Volume 13 Supplement 6
High-resolution genetic mapping with pooled sequencing
© Edwards and Gifford; licensee BioMed Central Ltd. 2012
Published: 19 April 2012
Modern genetics has been transformed by high-throughput sequencing. New experimental designs in model organisms involve analyzing many individuals, pooled and sequenced in groups for increased efficiency. However, the uncertainty from pooling and the challenge of noisy sequencing data demand advanced computational methods.
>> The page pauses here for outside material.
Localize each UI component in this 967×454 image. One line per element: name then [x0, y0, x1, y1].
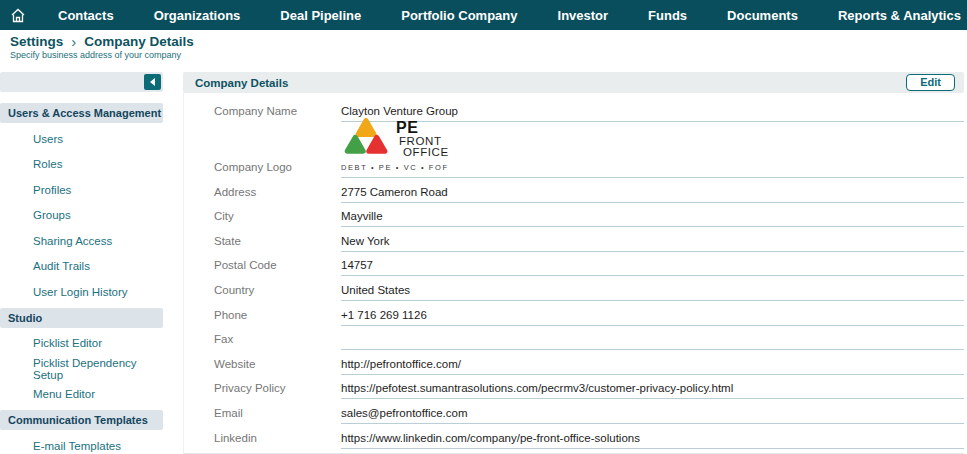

We present MULTI POOL, a computational method for genetic mapping in model organism crosses that are analyzed by pooled genotyping. Unlike other methods for the analysis of pooled sequence data, we simultaneously consider information from all linked chromosomal markers when estimating the location of a causal variant. Our use of informative sequencing reads is formulated as a discrete dynamic Bayesian network, which we extend with a continuous approximation that allows for rapid inference without a dependence on the pool size. MULTI POOL generalizes to include biological replicates and case-only or case-control designs for binary and quantitative traits.
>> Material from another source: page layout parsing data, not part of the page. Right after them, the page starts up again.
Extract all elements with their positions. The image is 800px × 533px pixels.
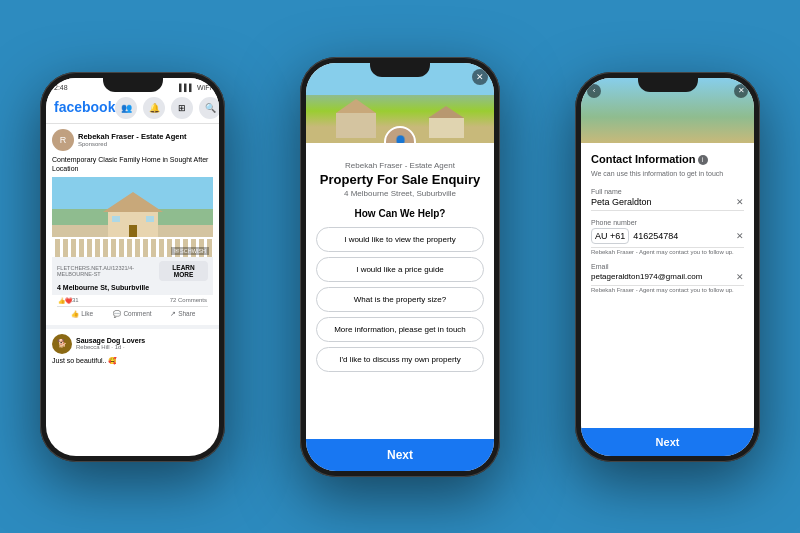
- clear-phone-icon[interactable]: ✕: [736, 231, 744, 241]
- email-field: Email petageraldton1974@gmail.com ✕ Rebe…: [591, 263, 744, 293]
- fb-post-info: FLETCHERS.NET.AU/12321/4-MELBOURNE-ST LE…: [57, 261, 208, 281]
- back-icon: ‹: [593, 86, 596, 95]
- phone2-frame: ✕ 👤 Rebekah Fraser - Estate Agent Proper…: [300, 57, 500, 477]
- signal-icon: ▌▌▌: [179, 84, 194, 91]
- phone3-title: Contact Information: [591, 153, 696, 165]
- house-shape: [103, 192, 163, 237]
- share-icon: ↗: [170, 310, 176, 318]
- phone3-description: We can use this information to get in to…: [591, 169, 744, 178]
- phone-note: Rebekah Fraser - Agent may contact you t…: [591, 249, 744, 255]
- house-window-right: [146, 216, 154, 222]
- like-emoji: 👍❤️: [58, 297, 72, 304]
- comment-label: Comment: [123, 310, 151, 317]
- email-value[interactable]: petageraldton1974@gmail.com ✕: [591, 272, 744, 286]
- fb-post: R Rebekah Fraser - Estate Agent Sponsore…: [46, 124, 219, 325]
- phone3-body: Contact Information i We can use this in…: [581, 143, 754, 309]
- phone2-body: Rebekah Fraser - Estate Agent Property F…: [306, 143, 494, 386]
- phone-number-field: Phone number AU +61 416254784 ✕ Rebekah …: [591, 219, 744, 255]
- option-btn-5[interactable]: I'd like to discuss my own property: [316, 347, 484, 372]
- phone2-agent-name: Rebekah Fraser - Estate Agent: [316, 161, 484, 170]
- comment-icon: 💬: [113, 310, 121, 318]
- full-name-text: Peta Geraldton: [591, 197, 652, 207]
- fb-nav: 👥 🔔 ⊞ 🔍 ☰: [115, 97, 219, 119]
- grid-icon[interactable]: ⊞: [171, 97, 193, 119]
- phone-value[interactable]: AU +61 416254784 ✕: [591, 228, 744, 248]
- brand-tag: ✉ SCHWISH: [171, 247, 210, 255]
- close-icon: ✕: [738, 86, 745, 95]
- bell-icon[interactable]: 🔔: [143, 97, 165, 119]
- full-name-field: Full name Peta Geraldton ✕: [591, 188, 744, 211]
- phone2-address: 4 Melbourne Street, Suburbville: [316, 189, 484, 198]
- phone3-screen: ✕ ‹ Contact Information i We can use thi…: [581, 78, 754, 456]
- phone3-close-button[interactable]: ✕: [734, 84, 748, 98]
- phone-row: AU +61 416254784: [591, 228, 678, 244]
- next-post-header: 🐕 Sausage Dog Lovers Rebecca Hill · 1d ·: [52, 334, 213, 354]
- like-icon: 👍: [71, 310, 79, 318]
- facebook-logo: facebook: [54, 99, 115, 115]
- phone2-close-button[interactable]: ✕: [472, 69, 488, 85]
- wifi-icon: WiFi: [197, 84, 211, 91]
- option-btn-1[interactable]: I would like to view the property: [316, 227, 484, 252]
- option-btn-2[interactable]: I would like a price guide: [316, 257, 484, 282]
- fb-post-header: R Rebekah Fraser - Estate Agent Sponsore…: [52, 129, 213, 151]
- like-action[interactable]: 👍 Like: [57, 310, 107, 318]
- house-body: [108, 212, 158, 237]
- fb-status-icons: ▌▌▌ WiFi: [179, 84, 211, 91]
- clear-email-icon[interactable]: ✕: [736, 272, 744, 282]
- people-icon[interactable]: 👥: [115, 97, 137, 119]
- full-name-value[interactable]: Peta Geraldton ✕: [591, 197, 744, 211]
- fb-post-actions: 👍 Like 💬 Comment ↗ Share: [57, 306, 208, 320]
- fb-time: 2:48: [54, 84, 68, 91]
- house-image: ✉ SCHWISH: [52, 177, 213, 257]
- phone-label: Phone number: [591, 219, 744, 226]
- like-label: Like: [81, 310, 93, 317]
- next-post-avatar: 🐕: [52, 334, 72, 354]
- phone1-screen: 2:48 ▌▌▌ WiFi facebook 👥 🔔 ⊞ 🔍 ☰: [46, 78, 219, 456]
- close-icon: ✕: [476, 72, 484, 82]
- agent-avatar: R: [52, 129, 74, 151]
- fb-post-footer: FLETCHERS.NET.AU/12321/4-MELBOURNE-ST LE…: [52, 257, 213, 295]
- house-roof: [103, 192, 163, 212]
- info-icon: i: [698, 155, 708, 165]
- learn-more-button[interactable]: LEARN MORE: [159, 261, 208, 281]
- next-post-meta: Sausage Dog Lovers Rebecca Hill · 1d ·: [76, 337, 145, 350]
- next-post-time: Rebecca Hill · 1d ·: [76, 344, 145, 350]
- house-door: [129, 225, 137, 237]
- phone1-frame: 2:48 ▌▌▌ WiFi facebook 👥 🔔 ⊞ 🔍 ☰: [40, 72, 225, 462]
- phone2-question: How Can We Help?: [316, 208, 484, 219]
- phone3-next-button[interactable]: Next: [581, 428, 754, 456]
- option-btn-4[interactable]: More information, please get in touch: [316, 317, 484, 342]
- country-code[interactable]: AU +61: [591, 228, 629, 244]
- search-icon[interactable]: 🔍: [199, 97, 219, 119]
- phones-container: 2:48 ▌▌▌ WiFi facebook 👥 🔔 ⊞ 🔍 ☰: [20, 12, 780, 522]
- share-label: Share: [178, 310, 195, 317]
- email-label: Email: [591, 263, 744, 270]
- option-btn-3[interactable]: What is the property size?: [316, 287, 484, 312]
- email-note: Rebekah Fraser - Agent may contact you t…: [591, 287, 744, 293]
- phone2-screen: ✕ 👤 Rebekah Fraser - Estate Agent Proper…: [306, 63, 494, 471]
- next-post: 🐕 Sausage Dog Lovers Rebecca Hill · 1d ·…: [46, 325, 219, 370]
- fb-post-meta: Rebekah Fraser - Estate Agent Sponsored: [78, 132, 187, 147]
- share-action[interactable]: ↗ Share: [158, 310, 208, 318]
- sponsored-label: Sponsored: [78, 141, 187, 147]
- phone2-next-button[interactable]: Next: [306, 439, 494, 471]
- clear-name-icon[interactable]: ✕: [736, 197, 744, 207]
- comment-action[interactable]: 💬 Comment: [107, 310, 157, 318]
- phone-number-text: 416254784: [633, 231, 678, 241]
- post-address: 4 Melbourne St, Suburbville: [57, 284, 208, 291]
- reactions-count: 31: [72, 297, 79, 303]
- fb-reactions: 👍❤️ 31 72 Comments: [52, 295, 213, 306]
- agent-name: Rebekah Fraser - Estate Agent: [78, 132, 187, 141]
- phone3-back-button[interactable]: ‹: [587, 84, 601, 98]
- phone3-notch: [638, 78, 698, 92]
- phone2-title: Property For Sale Enquiry: [316, 172, 484, 188]
- comments-count: 72 Comments: [170, 297, 207, 303]
- phone2-notch: [370, 63, 430, 77]
- next-post-name: Sausage Dog Lovers: [76, 337, 145, 344]
- email-text: petageraldton1974@gmail.com: [591, 272, 702, 281]
- phone1-notch: [103, 78, 163, 92]
- phone3-frame: ✕ ‹ Contact Information i We can use thi…: [575, 72, 760, 462]
- next-post-text: Just so beautiful.. 🥰: [52, 357, 213, 365]
- post-url: FLETCHERS.NET.AU/12321/4-MELBOURNE-ST: [57, 265, 159, 277]
- house-window-left: [112, 216, 120, 222]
Our increased information sharing and principled inclusion of relevant error sources improve resolution and accuracy when compared to existing methods, localizing associations to single genes in several cases. MULTI POOL is freely available at http://cgs.csail.mit.edu/multipool/.
Advances in high-throughput DNA sequencing have created new avenues of attack for classical genetics problems. A robust method for determining the genetic elements that underlie a phenotype is to gather and group individuals of different phenotypes, interrogate the genome sequences of each group, and identify elements that are present in different proportions between the groups. We describe MULTI POOL, a multi-locus method for analyzing high-throughput DNA sequencing reads obtained from large pools of phenotypically-extreme individuals.
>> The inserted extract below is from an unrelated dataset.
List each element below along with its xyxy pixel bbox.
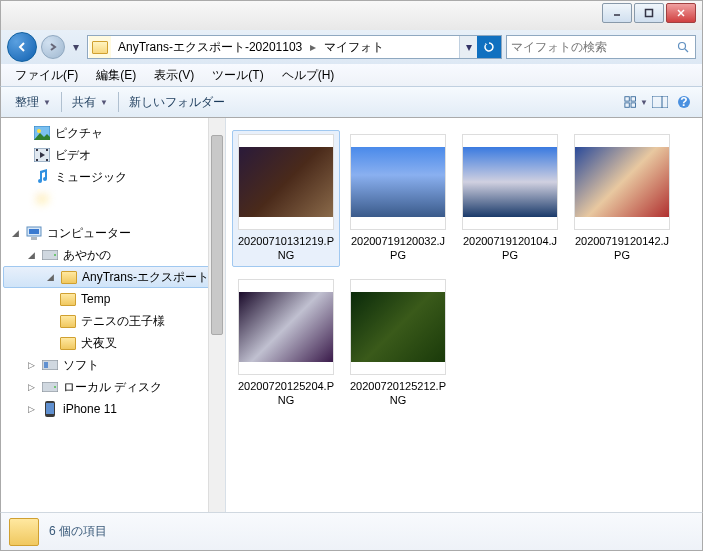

Bulk segregant analysis with high-throughput sequencing has been applied in yeast to study drug resistance in , high temperature growth in , and viability on alternate carbon sources in . Related pooled sequencing experiments used fly  and Arabidopsis  model systems. In human, analogous pooled sequencing studies currently require target capture methods and a preselected set of candidate loci .
Pools may be selected from a single phenotypic extreme, opposite extremes, or one extreme and a control sample. Pools may also be obtained by grouping based on binary traits rather than quantitative phenotype extremes. Early studies used microarrays for pooled genotyping [8–10], but recent developments in high-throughput sequencing allow its use as a direct genotyping platform. While genotyping or sequencing individuals is an alternate choice, the appeal of pooled analysis is the dramatic reduction in cost while maintaining the statistical power of large sample sizes. See [11–13] for a discussion on pooled association studies and experiment design considerations.
Pooled genetic mapping studies using high-throughput sequencing present a number of unique difficulties. The core statistical quantity of interest, the allele frequency in each pool, is observed only indirectly. The strain-specific read counts that are used to estimate the allele frequencies are corrupted by sampling noise at most reasonable sequencing depths, read mapping errors , reference genome inaccuracies, and biological bias during sample preparation. In addition, the allele frequency measurements are nonuniformly spaced along the genome, depending on the polymorphism structure between the strains of interest. As an illustration, we refer to the bottom two plots in Figure 1 which show simulated 50X average sequencing coverage using polymorphisms from two yeast strains. Linkage implicates a wide region along the shown chromosome, and the allele frequencies estimated from read counts are noisy and not necessarily highest at the exact location of the causal allele.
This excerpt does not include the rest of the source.